Why could you skip breakfast and even lunch when smoking nicotine and never feel true hunger pains? Can difficulty concentrating during early recovery, and other low blood sugar type symptoms, often be easily corrected by simply learning that nicotine is no longer your spoon feeding you stored fats and sugars, and that you must again learn to properly fuel your body? How can temporarily (72 hours) drinking natural acidic fruit juices like cranberry help to both stabilize blood sugar and accelerate depletion of your body’s reserves of the alkaloid nicotine?

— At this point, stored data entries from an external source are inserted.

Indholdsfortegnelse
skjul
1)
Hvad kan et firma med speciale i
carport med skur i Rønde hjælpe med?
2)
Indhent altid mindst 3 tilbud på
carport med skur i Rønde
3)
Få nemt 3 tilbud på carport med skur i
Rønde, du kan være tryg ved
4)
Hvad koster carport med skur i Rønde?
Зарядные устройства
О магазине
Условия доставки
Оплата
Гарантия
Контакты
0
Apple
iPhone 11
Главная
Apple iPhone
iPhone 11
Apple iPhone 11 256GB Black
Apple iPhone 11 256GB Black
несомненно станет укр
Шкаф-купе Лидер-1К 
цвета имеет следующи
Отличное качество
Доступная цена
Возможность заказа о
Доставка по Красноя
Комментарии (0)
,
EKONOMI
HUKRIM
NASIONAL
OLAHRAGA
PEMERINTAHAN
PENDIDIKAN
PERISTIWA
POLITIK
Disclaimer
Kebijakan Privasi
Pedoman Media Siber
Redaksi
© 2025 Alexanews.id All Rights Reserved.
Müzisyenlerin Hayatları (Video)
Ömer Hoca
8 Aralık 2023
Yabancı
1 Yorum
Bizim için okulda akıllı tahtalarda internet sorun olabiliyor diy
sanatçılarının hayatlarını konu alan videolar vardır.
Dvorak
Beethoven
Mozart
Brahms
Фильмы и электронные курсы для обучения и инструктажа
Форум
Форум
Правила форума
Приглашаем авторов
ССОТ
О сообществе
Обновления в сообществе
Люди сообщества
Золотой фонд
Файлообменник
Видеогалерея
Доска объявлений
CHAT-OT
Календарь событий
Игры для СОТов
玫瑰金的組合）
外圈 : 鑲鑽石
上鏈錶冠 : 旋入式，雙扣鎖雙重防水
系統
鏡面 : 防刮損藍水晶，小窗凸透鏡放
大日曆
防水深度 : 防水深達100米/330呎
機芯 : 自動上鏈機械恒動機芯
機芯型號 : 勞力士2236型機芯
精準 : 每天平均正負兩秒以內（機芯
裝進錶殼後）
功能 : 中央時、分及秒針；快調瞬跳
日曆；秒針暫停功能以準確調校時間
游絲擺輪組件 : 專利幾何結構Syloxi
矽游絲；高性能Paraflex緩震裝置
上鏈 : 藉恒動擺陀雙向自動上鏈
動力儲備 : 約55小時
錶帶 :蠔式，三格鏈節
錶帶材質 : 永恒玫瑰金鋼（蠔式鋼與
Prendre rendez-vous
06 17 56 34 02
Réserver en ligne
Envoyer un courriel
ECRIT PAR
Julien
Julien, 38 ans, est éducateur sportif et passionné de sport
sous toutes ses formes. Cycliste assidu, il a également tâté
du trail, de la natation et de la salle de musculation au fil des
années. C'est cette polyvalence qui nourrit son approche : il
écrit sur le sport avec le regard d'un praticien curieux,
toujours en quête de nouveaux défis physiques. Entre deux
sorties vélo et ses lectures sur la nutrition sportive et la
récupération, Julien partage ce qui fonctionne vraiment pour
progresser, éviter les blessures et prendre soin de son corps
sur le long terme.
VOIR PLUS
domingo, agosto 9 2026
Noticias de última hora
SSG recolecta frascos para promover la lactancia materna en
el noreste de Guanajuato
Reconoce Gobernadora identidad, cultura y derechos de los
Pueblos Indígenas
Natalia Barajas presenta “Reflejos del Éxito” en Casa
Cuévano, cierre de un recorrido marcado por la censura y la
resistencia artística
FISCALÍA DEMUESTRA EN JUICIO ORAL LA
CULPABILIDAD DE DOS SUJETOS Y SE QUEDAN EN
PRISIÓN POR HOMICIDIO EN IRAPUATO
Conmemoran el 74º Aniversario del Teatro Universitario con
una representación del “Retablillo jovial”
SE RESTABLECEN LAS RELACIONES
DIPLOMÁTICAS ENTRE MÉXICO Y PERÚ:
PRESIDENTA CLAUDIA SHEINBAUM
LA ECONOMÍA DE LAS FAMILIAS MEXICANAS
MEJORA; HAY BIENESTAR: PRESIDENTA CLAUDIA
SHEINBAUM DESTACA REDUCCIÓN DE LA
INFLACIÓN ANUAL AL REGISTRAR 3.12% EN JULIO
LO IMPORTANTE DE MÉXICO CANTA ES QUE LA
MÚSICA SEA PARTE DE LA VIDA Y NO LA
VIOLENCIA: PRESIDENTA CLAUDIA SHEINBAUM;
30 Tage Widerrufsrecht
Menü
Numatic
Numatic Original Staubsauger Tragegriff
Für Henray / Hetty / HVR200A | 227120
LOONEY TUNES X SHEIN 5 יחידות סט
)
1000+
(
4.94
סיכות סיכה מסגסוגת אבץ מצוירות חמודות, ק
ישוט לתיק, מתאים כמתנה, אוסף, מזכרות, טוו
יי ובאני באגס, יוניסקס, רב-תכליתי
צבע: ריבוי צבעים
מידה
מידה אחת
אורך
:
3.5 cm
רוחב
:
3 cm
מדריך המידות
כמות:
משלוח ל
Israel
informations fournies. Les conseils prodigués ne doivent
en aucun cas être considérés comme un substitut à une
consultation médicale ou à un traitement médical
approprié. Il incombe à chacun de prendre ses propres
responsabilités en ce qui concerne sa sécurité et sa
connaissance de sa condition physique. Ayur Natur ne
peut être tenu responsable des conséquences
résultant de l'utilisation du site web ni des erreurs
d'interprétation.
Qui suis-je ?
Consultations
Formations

These are only a few of the hundreds and hundreds of nicotine dependency recovery issues explored in detail at WhyQuit.com, a free online motivation, education and peer support forum. If you are addicted to nicotine we invite you to sample the juice of understanding and the amazing world of online nicotine dependency recovery. I think you'll be surprised at how much there is to learn about the deadly insecticide that now commands your brain, controls your health and will likely determine your life-expectancy.

The next few minutes are all that matter and each is entirely doable. It may not always be easy but it is simple. There was always only one rule: no nicotine today!

John R. Polito
Nicotine Cessation Educator
November 20, 2003

Quit Smoking Tips:

* Firstly, you need a firm determination to quit smoking. When you have determined firmly to quit smoking, and then decide a date. Now, from this particular date, you will firmly determine to quit smoking.
* As the date of quitting is nearing, try to reduce the cigarette intake and the conditions when you smoke. Take a glass jar, fill it with water and drop all the butts of cigarette into it.
* For a smoker, smoking is one of the essentials. Now you have decided to quit smoking and to attain the quitting, try some other work at the time of smoking.
* In your free time, try to concentrate on the advantages after you quit smoking cigarette.